11.5 USING DAG FOR CODE GENERATION


11.4 STRAIGHTFORWARD CODE GENERATION

Given a sequence of three-address statements partitioned into basic blocks, straightforward code generation involves generating code for each three-address statement in turn by taking the advantage of any of the operands of the three-address statements that are in the register, and leaving the computed result in the register as long as possible. We store it only if the register is needed for another computation or just before a procedure call, jump, or labeled statement, such as at the end of a basic block. The reason for this is that after leaving a basic block, we may go to several different blocks, or we may go to one particular block that can be reached from several others.

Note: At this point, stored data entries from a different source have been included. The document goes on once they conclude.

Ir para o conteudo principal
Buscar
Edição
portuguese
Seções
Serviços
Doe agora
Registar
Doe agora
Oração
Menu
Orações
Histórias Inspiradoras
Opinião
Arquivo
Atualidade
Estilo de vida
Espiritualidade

In either case, we cannot assume that a datum used by a block appears in the same register, no matter how the program's control reached that block. Hence, to avoid possible error, our code-generation strategy stores everything across the basic block boundaries.

When generating code by using the above strategy, we need to keep track of what is currently in each register. For this, we maintain what is called a "register descriptor," which is simply a pointer to a list that contains information about what is currently in each of the registers. Initially, all of the registers are empty.

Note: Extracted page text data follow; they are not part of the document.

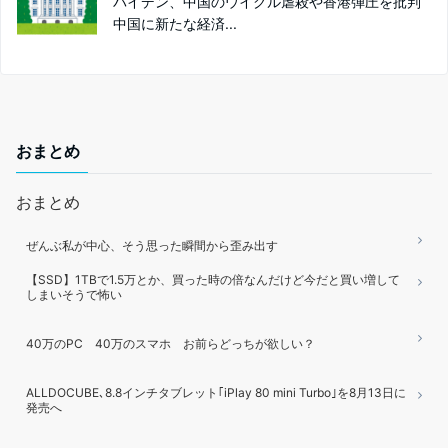
バイデン、中国のウイグル虐殺や香港弾圧を批判
中国に新たな経済...
おまとめ
おまとめ
ぜんぶ私が中心、そう思った瞬間から歪み出す
【SSD】1TBで1.5万とか、買った時の倍なんだけど今だと買い増して
しまいそうで怖い
40万のPC 40万のスマホ お前らどっちが欲しい？
ALLDOCUBE､8.8インチタブレット｢iPlay 80 mini Turbo｣を8月13日に
発売へ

We also need to keep track of the locations for each name ”where the current value of the name can be found at run time. For this, we maintain what is called an "address descriptor" for each name in the block. This information can be stored in the symbol table.

We also need a location to perform the computation specified by each of the three-address statements. For this, we make use of the function getreg(). When called, getreg() returns a location specifying the computation performed by a three-address statement. For example, if x = y op z is performed, getreg() returns a location L where the computation y op z should be performed; and if possible, it returns a register.

Algorithm for the Function Getreg()

What follows is an algorithm for storing and returning the register locations for three-address statements by using the function getreg().

 { For every three-address statement of the form  x  =  y op z  in the basic block do { 
  1. Call getreg() to obtain the location L in which the computation y op z should be performed. /* This requires passing the three-address statement x = y op z as a parameter to getreg(), which can be done by passing the index of this statement in the quadruple array.

  2. Obtain the current location of the operand y by consulting its address descriptor, and if the value of y is currently both in the memory location as well as in the register, then prefer the register. If the value of y is currently not available in L , then generate an instruction MOV y, L (where y as assumed to represent the current location of y ).

  3. Generate the instruction OP z, L, and update the address descriptor of x to indicate that x is now available in L , and if L is in a register, then update its descriptor to indicate that it will contain the run-time value of x .

  4. If the current values of y and /or z are in the register, we have no further uses for them, and they are not live at the end of the block, then alter the register descriptor to indicate that after the execution of the statement x = y op z , those registers will no longer contain y and /or z .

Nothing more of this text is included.